Previously, Goldman Sachs and Barclays, who had forecasted a loosening of monetary policy, postponed their expectations for a rate cut to September and December. Morgan Stanley anticipates that the Fed will not make such a decision before June.
Financial institutions revised their forecasts amid the conflict between U.S. President Donald Trump and Fed Chair Jerome Powell. Powell had stated that the White House threatened him with criminal prosecution for refusing to comply with the President’s demands to lower the key rate.
JPMorgan’s scenario diverges from market expectations. According to CME FedWatch, traders are pricing in at least two rounds of monetary easing.
This view is shared by many crypto analysts. They expect that cheaper credit will boost risk appetite and positively impact risky assets, including cryptocurrencies.
However, bank specialists left room for maneuver. They noted that a rate cut would become relevant if the labor market weakens or inflation slows.
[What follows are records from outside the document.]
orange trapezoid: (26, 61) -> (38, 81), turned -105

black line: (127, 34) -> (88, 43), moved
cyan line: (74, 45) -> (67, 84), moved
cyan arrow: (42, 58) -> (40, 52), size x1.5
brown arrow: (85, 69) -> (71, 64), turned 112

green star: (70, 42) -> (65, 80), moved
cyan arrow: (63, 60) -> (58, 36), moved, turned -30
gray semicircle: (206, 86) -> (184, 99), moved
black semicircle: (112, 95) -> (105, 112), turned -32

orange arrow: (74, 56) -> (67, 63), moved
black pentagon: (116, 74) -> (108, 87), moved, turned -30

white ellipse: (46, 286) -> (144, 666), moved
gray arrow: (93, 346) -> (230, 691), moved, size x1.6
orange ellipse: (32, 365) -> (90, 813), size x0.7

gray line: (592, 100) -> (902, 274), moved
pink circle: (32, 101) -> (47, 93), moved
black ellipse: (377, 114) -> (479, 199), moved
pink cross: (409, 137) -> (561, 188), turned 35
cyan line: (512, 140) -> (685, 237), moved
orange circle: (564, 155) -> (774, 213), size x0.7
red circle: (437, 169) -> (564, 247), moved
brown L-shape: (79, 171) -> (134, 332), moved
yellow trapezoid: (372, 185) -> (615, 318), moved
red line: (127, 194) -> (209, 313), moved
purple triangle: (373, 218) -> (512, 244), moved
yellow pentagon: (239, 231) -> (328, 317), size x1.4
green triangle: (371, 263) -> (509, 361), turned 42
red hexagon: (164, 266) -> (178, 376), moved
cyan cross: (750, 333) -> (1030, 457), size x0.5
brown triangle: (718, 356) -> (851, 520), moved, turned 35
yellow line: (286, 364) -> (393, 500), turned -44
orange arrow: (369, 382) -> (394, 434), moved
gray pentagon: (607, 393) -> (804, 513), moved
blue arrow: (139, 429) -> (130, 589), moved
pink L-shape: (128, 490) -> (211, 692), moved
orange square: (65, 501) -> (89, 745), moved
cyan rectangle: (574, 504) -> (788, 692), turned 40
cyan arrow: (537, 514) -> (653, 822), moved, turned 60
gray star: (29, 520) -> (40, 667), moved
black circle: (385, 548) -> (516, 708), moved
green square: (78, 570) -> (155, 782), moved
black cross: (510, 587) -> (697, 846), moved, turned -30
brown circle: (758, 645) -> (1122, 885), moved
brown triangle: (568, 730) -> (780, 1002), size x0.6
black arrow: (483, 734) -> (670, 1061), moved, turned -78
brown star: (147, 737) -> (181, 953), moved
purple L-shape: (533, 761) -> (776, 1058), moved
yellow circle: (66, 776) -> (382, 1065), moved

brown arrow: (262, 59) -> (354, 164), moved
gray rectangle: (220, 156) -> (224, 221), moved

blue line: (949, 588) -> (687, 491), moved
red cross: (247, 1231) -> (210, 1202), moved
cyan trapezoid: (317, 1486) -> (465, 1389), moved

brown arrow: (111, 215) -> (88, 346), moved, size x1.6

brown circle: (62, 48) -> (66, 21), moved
“If the labor market shows weakness in the coming months or inflation significantly decreases, the Fed might still move towards easing policy. However, we expect the labor market to tighten by the second quarter, and the process of slowing inflation to be very gradual,” JPMorgan clarified.
Favorable Environment
VanEck stated that the first quarter of 2026 will be a period of increased appetite for risky assets due to newfound clarity in fiscal and monetary policy.
— VanEck (@vaneck_us) January 12, 2026
“As we enter the new year, markets are operating with a predictability that investors have not experienced in years,” analysts noted.
One of the key factors they cited was the “gradual improvement in the U.S. fiscal situation”:
“Although budget deficits remain high, they are decreasing as a percentage of GDP compared to the record levels during the pandemic.”
Experts believe that the stabilization of fiscal policy helps contain long-term interest rates and reduces the likelihood of extreme market events.
A high-risk appetite environment is considered favorable for digital assets and stocks of technology and AI companies. However, after the October crash, Bitcoin lost its correlation with equity and gold markets.
Experts also pointed out the difficulty of short-term price forecasts for the leading cryptocurrency due to the disruption of the four-year cycle theory.
Earlier, analysts predicted Bitcoin would rise to $100,000 in January. They noted that the outflow of funds from digital gold had reached its bottom, and the cryptocurrency has now entered a recovery phase.